LINCOLN — Gov. Dave Heineman slammed the Revenue Committee on Thursday for advancing a bill to make wind energy projects eligible for state business tax incentives.
The governor called the committee's priorities “misguided” and said Nebraska citizens bear the burden for special-interest tax breaks.
“It is very disappointing that the Legislature's Revenue Committee has decided to provide out-of-state wind energy developers a tax break, but the Revenue Committee refuses to provide much-needed tax relief to Nebraska families, Nebraska seniors, Nebraska veterans and Nebraska small-business owners,” Heineman said.
But State Sen. Kate Sullivan of Cedar Rapids said Legislative Bill 104 would benefit average Nebraskans by creating jobs, especially in rural areas where good jobs are scarce.
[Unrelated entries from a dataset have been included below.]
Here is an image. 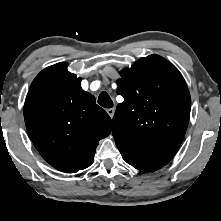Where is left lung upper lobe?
I'll use <instances>...</instances> for the list:
<instances>
[{
    "label": "left lung upper lobe",
    "mask_w": 221,
    "mask_h": 221,
    "mask_svg": "<svg viewBox=\"0 0 221 221\" xmlns=\"http://www.w3.org/2000/svg\"><path fill=\"white\" fill-rule=\"evenodd\" d=\"M117 93L124 102L113 117V136L140 157L168 163L177 153L189 122L191 98L179 70L150 55L120 72Z\"/></svg>",
    "instance_id": "left-lung-upper-lobe-1"
}]
</instances>
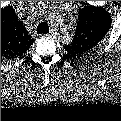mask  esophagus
Masks as SVG:
<instances>
[{
    "label": "esophagus",
    "instance_id": "1",
    "mask_svg": "<svg viewBox=\"0 0 121 121\" xmlns=\"http://www.w3.org/2000/svg\"><path fill=\"white\" fill-rule=\"evenodd\" d=\"M53 33H54L53 30H50V32H49L50 36H51Z\"/></svg>",
    "mask_w": 121,
    "mask_h": 121
}]
</instances>
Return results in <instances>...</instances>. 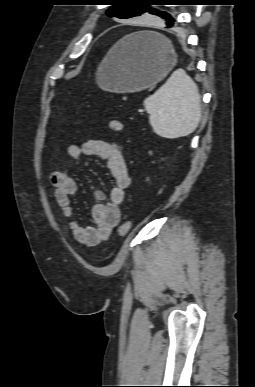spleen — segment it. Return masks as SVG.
<instances>
[{
  "label": "spleen",
  "mask_w": 255,
  "mask_h": 387,
  "mask_svg": "<svg viewBox=\"0 0 255 387\" xmlns=\"http://www.w3.org/2000/svg\"><path fill=\"white\" fill-rule=\"evenodd\" d=\"M200 98L198 87L191 77L183 69L175 70L143 102L153 131L169 139L194 132L201 119Z\"/></svg>",
  "instance_id": "obj_1"
}]
</instances>
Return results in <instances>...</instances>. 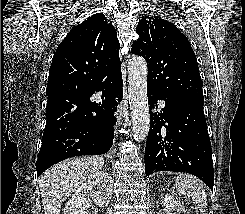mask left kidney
Here are the masks:
<instances>
[{
  "label": "left kidney",
  "instance_id": "obj_1",
  "mask_svg": "<svg viewBox=\"0 0 245 214\" xmlns=\"http://www.w3.org/2000/svg\"><path fill=\"white\" fill-rule=\"evenodd\" d=\"M180 202L176 201L173 197L166 195L162 200L161 214H178L175 210L179 209Z\"/></svg>",
  "mask_w": 245,
  "mask_h": 214
}]
</instances>
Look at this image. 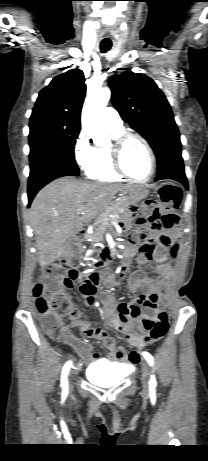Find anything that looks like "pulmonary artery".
Segmentation results:
<instances>
[{
  "label": "pulmonary artery",
  "mask_w": 208,
  "mask_h": 461,
  "mask_svg": "<svg viewBox=\"0 0 208 461\" xmlns=\"http://www.w3.org/2000/svg\"><path fill=\"white\" fill-rule=\"evenodd\" d=\"M103 122L108 129L118 130L123 127V122L119 113L111 107H108L104 110Z\"/></svg>",
  "instance_id": "1"
}]
</instances>
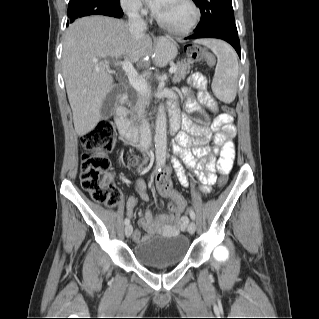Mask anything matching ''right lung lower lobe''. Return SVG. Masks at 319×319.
<instances>
[{
  "mask_svg": "<svg viewBox=\"0 0 319 319\" xmlns=\"http://www.w3.org/2000/svg\"><path fill=\"white\" fill-rule=\"evenodd\" d=\"M103 15L120 18L123 15V12H122V9L120 8L119 10H116L115 12L107 13V14H103Z\"/></svg>",
  "mask_w": 319,
  "mask_h": 319,
  "instance_id": "obj_1",
  "label": "right lung lower lobe"
}]
</instances>
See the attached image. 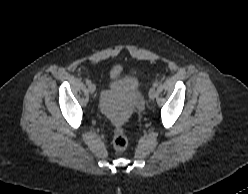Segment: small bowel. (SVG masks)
<instances>
[{"label": "small bowel", "instance_id": "c3829d8e", "mask_svg": "<svg viewBox=\"0 0 248 194\" xmlns=\"http://www.w3.org/2000/svg\"><path fill=\"white\" fill-rule=\"evenodd\" d=\"M122 74V67L120 65H117L112 70V77L113 78H119Z\"/></svg>", "mask_w": 248, "mask_h": 194}]
</instances>
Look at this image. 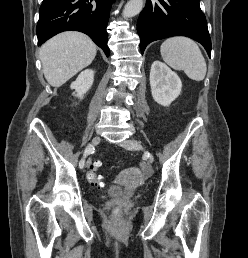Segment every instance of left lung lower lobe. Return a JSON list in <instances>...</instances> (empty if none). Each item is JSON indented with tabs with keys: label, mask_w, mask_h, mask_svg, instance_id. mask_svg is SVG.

“We have companies that are very nearly shovel-ready,” she said.
Sen. Galen Hadley of Kearney, the committee chairman, compared the proposal with previous laws aimed at encouraging businesses to move to and expand in Nebraska.
“We certainly don't want to bring economic development to a halt here in Nebraska,” he said.
LB 104 would allow wind and other renewable energy projects to qualify for existing state tax incentives. Those incentives include sales tax refunds on capital-intensive projects.
The proposal is expected to lead to construction of a $300 million wind farm in northeast Nebraska. TradeWind Energy is proposing a 118-turbine wind farm in Dixon County near Allen. The company said it might abandon the project if it can't get sales tax refunds on purchases of turbines, towers, blades and other wind farm equipment.
Hadley said many jobs will be created during the construction phase. About 10 to 16 employees would be needed for operations.
The Revenue Committee voted 5-3 Thursday to advance the bill for debate by the full Legislature.
On Wednesday, the measure had finished one vote short. Sen. Pete Pirsch of Omaha provided the needed fifth vote Thursday, after abstaining Wednesday.
He said he had hesitated out of concern that senators might try to attach their favorite tax proposals to the bill. He decided to vote for the bill after being assured that committee members, at least, would not try that.
Currently, 28 states, including Iowa, Kansas and Oklahoma, offer sales tax exemptions on wind energy equipment.
That, according to advocates of wind energy, has pushed new wind farms to other states because of the higher cost of buying equipment here.
Last month Heineman urged state lawmakers to hold off on passing new tax exemptions while they work on a study of the state tax system. He made the comments after giving up on his own tax proposals, which would have eliminated or cut state income taxes by ending selected state sales tax exemptions. The proposals had been met with widespread opposition.
Heineman released a statement Thursday that named all five senators who voted for what he called “out-of-state special interest tax breaks.” Along with Sullivan, Pirsch and Hadley, they include Sens. Paul Schumacher of Columbus and Burke Harr of Omaha.
The three no votes came from Sens. Charlie Janssen of Fremont, Beau McCoy of Omaha and Tom Hansen of North Platte.
McCoy questioned why the bill should be considered before lawmakers complete the tax study. “Where's the same sense of urgency for the average Nebraskan?” he asked.
Hadley said Nebraska is not competitive for wind farms and needed to pass the tax incentives if it wants the jobs, taxes and economic development generated by them.